/polugins

Minimal plugin loading package for polars with optional typegen

Primary LanguagePythonMIT LicenseMIT

Polugins

Minimal "plugin" system for polars.

With Polugins:

With polugins

Without Polugins:

Without polugins

It's meant to solve two issues with using polars API extensions:

  • You need to import the namespace to trigger the registration, even if you do not need anything from the namespace module.

  • Extensions breaks static typing.

Polugins exposes some standard ways to use API extensions - both for your own and third party packages - and then use this discoverability to also generate type stubs with the added typing from the extensions.

Users can either call register_namespaces themselves or import polars through polugins.polars. Lint rules can then be used to enforce that nothing is imported from polars outside of these locations.

Types are generated with the package polugins_type_gen. This creates static type stubs with the extensions added to them.

Quick Start

Say that you have a package my_package with a module like so:

# namespaces.py
import polars as pl

class MyNamespace:
    def __init__(self, ldf: pl.LazyFrame):
        self._ldf = ldf

    def some_method(self, x: int) -> pl.LazyFrame:
        return self._ldf.std(x)

You also use an external package example-package that exposes a LazyFrame namespace called external.

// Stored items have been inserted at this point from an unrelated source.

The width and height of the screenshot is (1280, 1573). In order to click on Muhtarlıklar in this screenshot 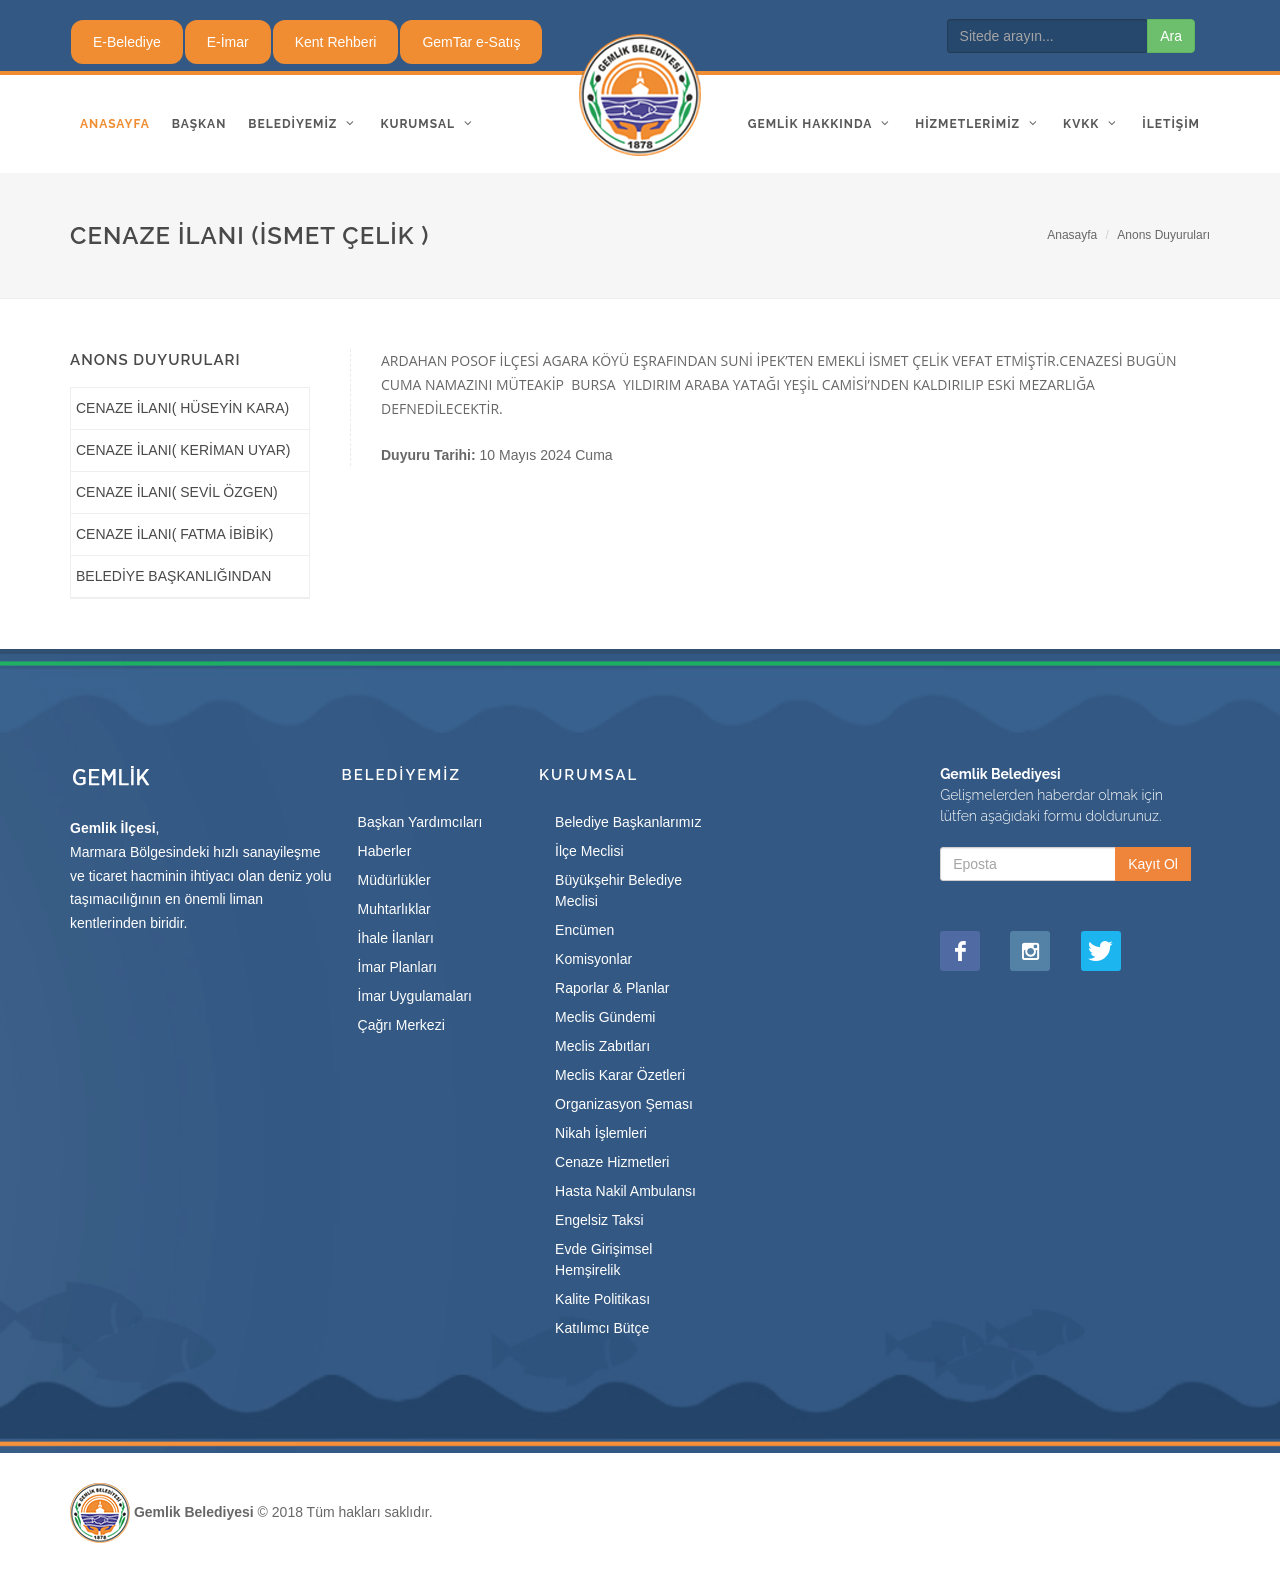 , I will do `click(394, 909)`.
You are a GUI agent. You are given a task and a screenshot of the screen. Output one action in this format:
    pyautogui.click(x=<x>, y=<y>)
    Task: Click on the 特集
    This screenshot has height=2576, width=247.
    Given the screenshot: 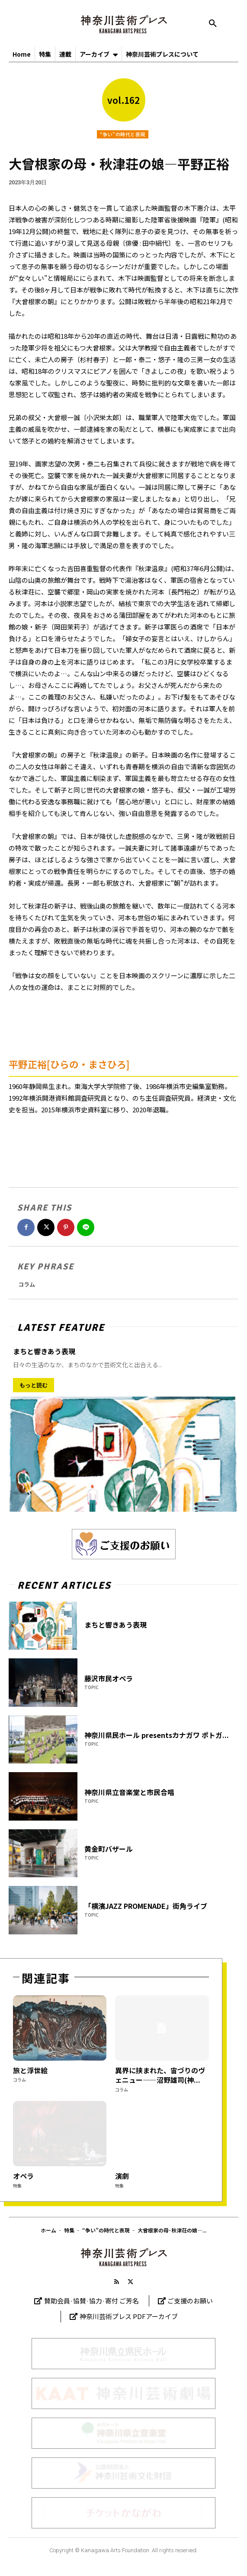 What is the action you would take?
    pyautogui.click(x=17, y=2186)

in your pyproject.toml add a section:

[tool.polugins.lazyframe]
"my_namespace" = "my_package.namespaces:MyNamespace"

If you don't use pyproject.toml you can also create a file polugins.toml with this section.

After installing polugins, namespaces can be registered like so:

from polugins import register_namespaces
import polars as pl

register_namespaces(
    load_entrypoints=True # Loads from example-package
    load_config=True # Loads from pyproject.toml and polugins.toml
  )

# Namespaces are now registered
(
  pl.LazyFrame()
  .external.some_method()
  .my_namespace.some_method()
)

You need to make sure that you have called register_namespaces before trying to use any of those namespaces.

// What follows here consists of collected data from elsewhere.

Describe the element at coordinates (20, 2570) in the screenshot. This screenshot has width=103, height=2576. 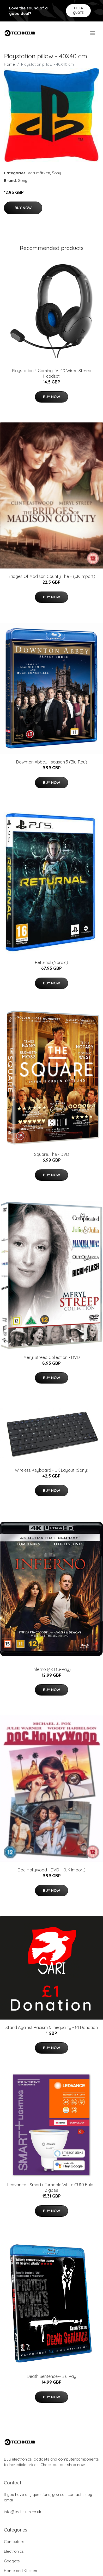 I see `Home and Kitchen` at that location.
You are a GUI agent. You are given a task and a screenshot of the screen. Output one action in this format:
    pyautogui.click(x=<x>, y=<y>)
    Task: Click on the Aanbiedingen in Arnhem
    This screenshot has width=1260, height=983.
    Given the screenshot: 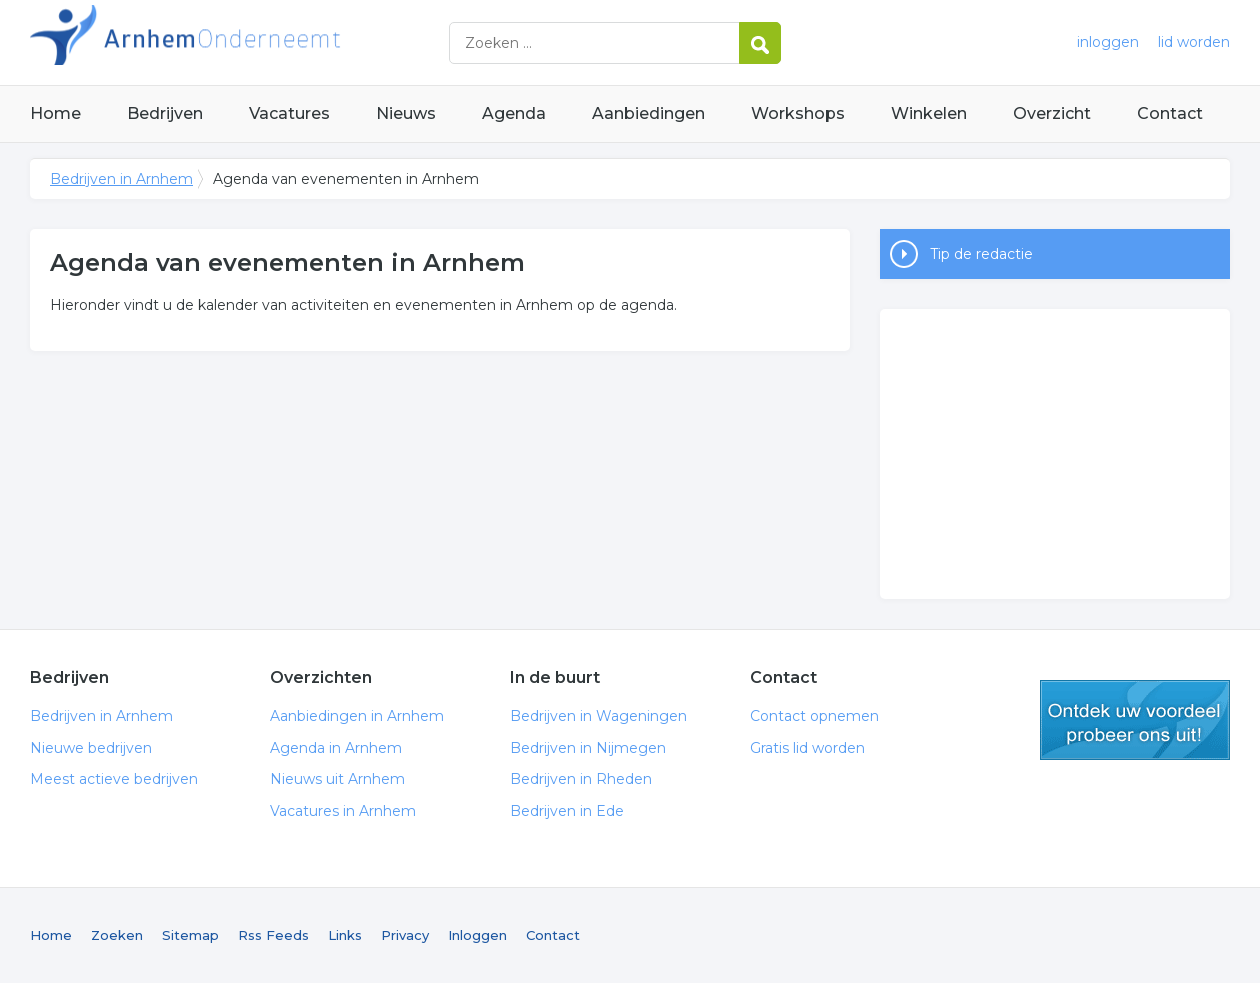 What is the action you would take?
    pyautogui.click(x=357, y=716)
    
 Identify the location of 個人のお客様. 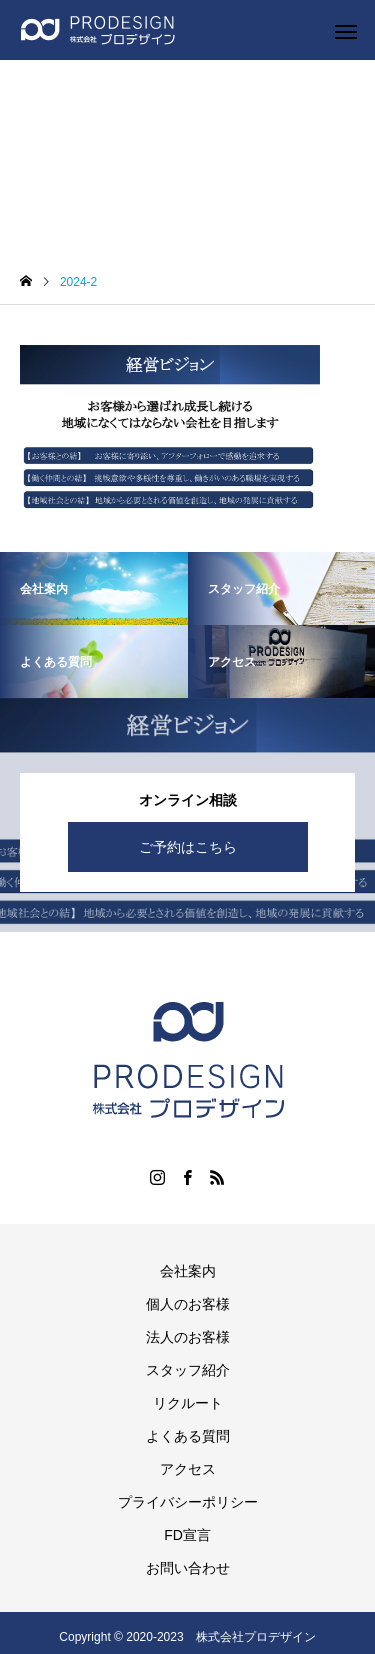 (188, 1304).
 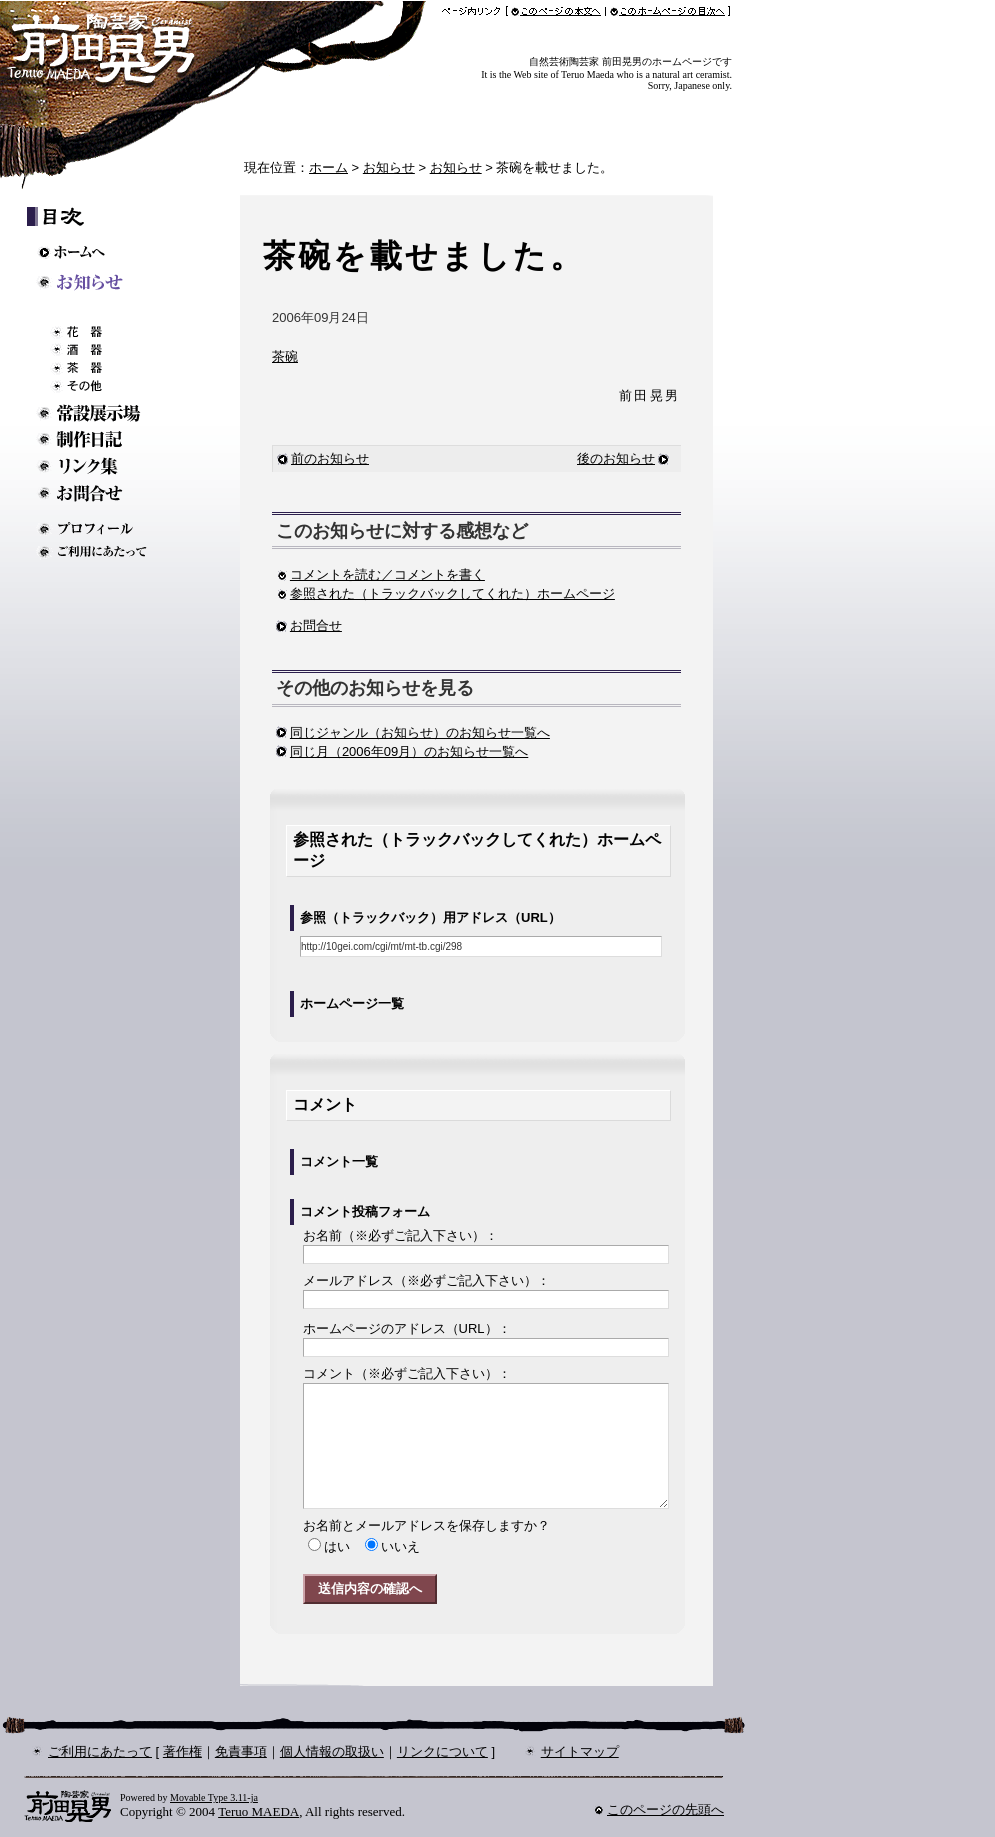 I want to click on お知らせ, so click(x=389, y=167).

As an alternative, polars is re-exported through polugins such that entrypoint, configuration and environment variable namespaces are automagically registered:

from polugins import pl

# Namespaces are now registered
(
  pl.LazyFrame()
  .external.some_method()
  .my_namespace.some_method()
)

Since the registration is dynamic, your linter, typechecker and IDE will not know about these namespaces. To solve this, install polugins_type_gen and then run polugins stubs from the root of you package. Type information is now generated and should be automatically picked up by your tools.

Usage

Namespaces can be registered in three ways:

  • From a configuration file (pyproject.toml or polugins.toml)
  • From entry points
  • From environment variables

Register from pyproject.toml or polugins.toml

In either your pyproject.toml or a file called polugins.toml put

[tool.polugins.<extension_class>]
"<namespace_name>" = "<path>:<class_name>"

Concrete example:

[tool.polugins.lazyframe]
"my_namespace" = "my_package.namespaces:MyNamespace"

Which will register a LazyFrame namespace located at my_package.namespaces called MyNamespace as my_namespace.

From entrypoint

If an installed packages exposes an namespace, they will automatically be picked up. See Third party Package example for how to expose namespaces from packages

From Env vars

Set an env var:

polugins_<extension_class>_<namespace_name>=<path>:<class_name>

Concrete example:

polugins_lazyframe_my_namespace=my_package.namespaces:MyNamespace

Which will register a LazyFrame namespace located at my_package.namespaces called MyNamespace as my_namespace.

Generate types

To generate types install the python package polugins_type_gen and then run polugins stubs to create type stubs at "./typings".

polugins_type_gen is only used as a CLI tool so it's recommended to put this in developer dependencies or installed with a tool like pipx.

Third party Package example

Packages can expose namespace through entry points called polugins.<class>, for example polugins.lazyframe.

If building with poetry you should add this to your pyproject.toml:

[tool.poetry.plugins."polugins.<class>"]
"<accessor_name>" = "<path.to.module:NameSpace>"

# Concrete example:

[tool.poetry.plugins."polugins.lazyframe"]
"external" = "example_package:PackageNamespace"

See tests/pkgs/example_package for a example.

If using another tool than poetry, use their equivalent way of exposing endpoints.

Don't use the pl.api.register_x in your package. This will make the extension be registered on import which we specifically want to avoid.

Implementation

Just a thin wrapper around polars.api.register_x_namespace and then using importlib.metadata to collect namespaces from external packages.

Types are generated by using mypy to create stubs for lazyframe, dataframe, expr and series and then adding the namespaces to these type stubs.